Re-Architecting Genomics Pipelines to Handle the Rising Wave of Data

January 22, 2015 Sarah Aerni

featured-dna-dataThis blog is part of a series with joint work performed by Sarah Aerni, Mariann Micsinai, Noelle Sio , and Ailey Crow.

The world of biomedicine is rapidly changing, creating a deluge of data that is drowning current systems and approaches to analyzing or processing information, and genomics data is the key contributor.

Genomics Data Growth

In biomedicine, the challenges around developing new or targeted therapies and treatments involve the analysis of highly variable, large volume data types. For example, a growing number of treatments on the market now include genetic information for dosing of drugs or for cancer therapies targeting specific mutations. Additional data from medical image processing, breast cancer pathology and bedside monitoring in NICUs, when integrated with traditional medical data sources can lead to better prediction of patient outcomes.

Figure 1: On the left we show a sampling of the types of digital data available for patients including (l) structured data sources and (r) unstructured or semi-structured data. These data sources are useful in gaining a better picture of a patient’s health. On the right we show the promise of building models with increasing sources of data, for example, in building prognostic models that are increasingly accurate with inclusion of additional diverse sources.

Figure 1: On the left we show a sampling of the types of digital data available for patients including (l) structured data sources and (r) unstructured or semi-structured data. These data sources are useful in gaining a better picture of a patient’s health. On the right we show the promise of building models with increasing sources of data, for example, in building prognostic models that are increasingly accurate with inclusion of additional diverse sources.

One of the fastest growing sources of digital patient data is genomics data, which encompasses RNA, exome, whole-genome, ChIP or any other “seq” datasets. The need to process and analyze this data meaningfully is driving an enormous field of research requiring scientists to flex their muscle in engineering, statistics and mathematics.

Much has been accomplished over the last few decades in the field of genomics since the human genome project, arguably what put bioinformatics “on the map” and sparked its explosive growth as a field. Researchers from other disciplines, such as mathematics and computer science, have been drawn to this emerging field with its promise of contributing to fields of human health and disease, like cancer—a disease of the genome.

In part one of this series, we provide a background on the challenges in the space, the growth of genomics data sets, the current solutions, and the approaches to re-architecting significantly faster analytics that makes teams more productive and efficient.

Advancements in Genomics for Growing Datasets

As the datasets grew and the need for computation increased, many of the tools available in bioinformatics failed to adapt to the changes in the technology landscape. The unprecedented data growth resulted from increases in the number of sequenced biological samples, the rate at which they were coming in, and also the number of reads available per sequencing run, producing up to billions of reads (a terabyte of data) as referenced in this example and in the chart below.

Figure 2: Illustration of the exponential growth of genomics data and the simultaneous decline in the cost of sequencing.

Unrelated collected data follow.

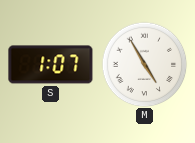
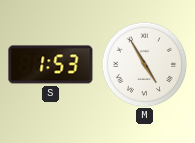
S: 1:07 -> 1:53
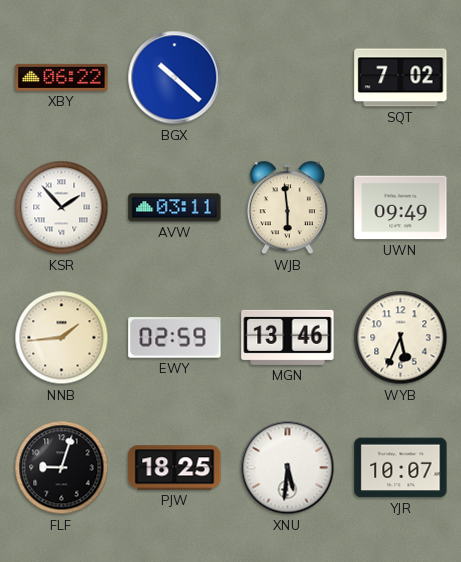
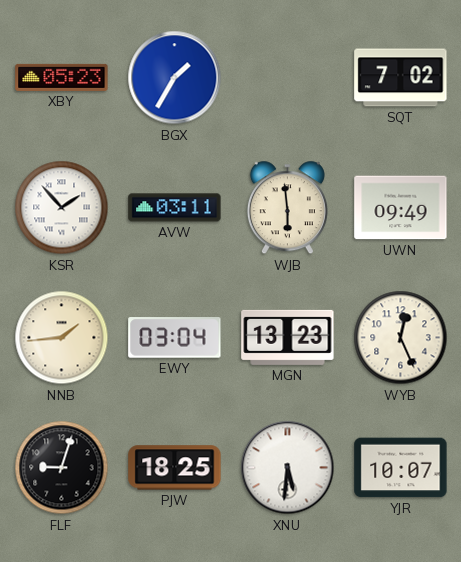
XBY: 06:22 -> 05:23
BGX: 10:22 -> 1:35
EWY: 02:59 -> 03:04
MGN: 13:46 -> 13:23
WYB: 5:34 -> 12:26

Figure 2: Illustration of the exponential growth of genomics data and the simultaneous decline in the cost of sequencing.
Source Data:
http://systems.illumina.com/systems/hiseq_2500_1500/performance_specifications.html
http://www.genome.gov/sequencingcosts/
http://www.ncbi.nlm.nih.gov/genbank/statistics

Often companies would “throw hardware at the problem” rather than coming up with smarter approaches, increasing the number of machines, or improving the speed of the processors by using large compute clusters with scheduling frameworks like a Sun Grid Engine. These same compute clusters were also frequently used for running analyses on the resulting processed data, for example, to find potential disease-causing variants in populations.

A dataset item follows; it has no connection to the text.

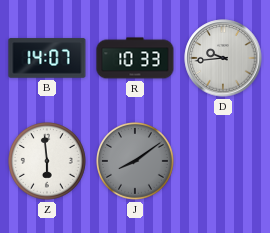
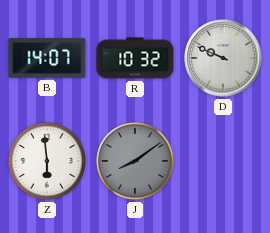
R: 10:33 -> 10:32
D: 9:44 -> 9:49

While many researchers relied on increased speed and decreased cost of processors, others began to research alternative approaches. Some forays into the world of GPUs were successful, as well as attempts to make use of FPGAs (Field Programmable Gate Arrays). Many researchers began to use cloud environments where they could temporarily access cheap computation, without needing to purchase hardware or manage systems. This option was favored by many researchers who were not interested in building environments to handle occasional spikes in usage. Instead, they wanted to have the opportunity for bursting in the cloud in cases where local infrastructure is insufficient and assuming the local infrastructure and application is easily replicated in the cloud along with the distribution of data across a network. Cloud solutions are attractive in many instances; however, there still remains a need to think critically about any in-house compute components, and paradigms for running the jobs efficiently (especially off-premise).

These band-aid solutions simply divert the challenge from one of the many computational limitations to network limitation. High-performance compute clusters and cloud-bursting require data movement in order to process the data. In rare instances where data will not require re-processing, these types of solutions can make sense because only a small amount of data is ultimately brought back into an environment where it will be accessed and integrated. Still, even in the case of calling variants in mutations, mining the data for associations generally means transferring the datasets back to one of these environments each time new individuals, additional datasets for integrative analyses, or approaches are tested. Ultimately, any scenario for moving data across networks is far from ideal.

Most recently, Apache Hadoop® has grown into a leading form of cheap and well-managed storage and distributed computation for processing of raw sequencing data. These environments solve a number of problems including (1) reducing costs by using commodity hardware, (2) increasing the speed of computation by using many machines in parallel, and (3) reducing data movement by performing computation locally, where the data lives.

Opportunities for Re-architecting Genomics Processing Pipelines

Approaches for speeding up genomics processing pipelines and data mining extend beyond increasing the number of CPUs and reducing data movement. In processing pipelines, many innovations have developed around smart merging, splitting and indexing of flat files that contain these datasets. However, to data scientists at Pivotal, it became clear that many of these approaches were simply solving a problem by applying decades-old research and best practices in databases and ETL.

Our focus goes beyond taking current paradigms in computation and applying them to processing and analysis of genomics data. Recently, advancements in clever file formats to store data, open source projects that keep data in memory to avoid file I/O bottlenecks and clever compute paradigms demonstrate the readiness of the community to radically overhaul the way this data is stored, processed and analyzed.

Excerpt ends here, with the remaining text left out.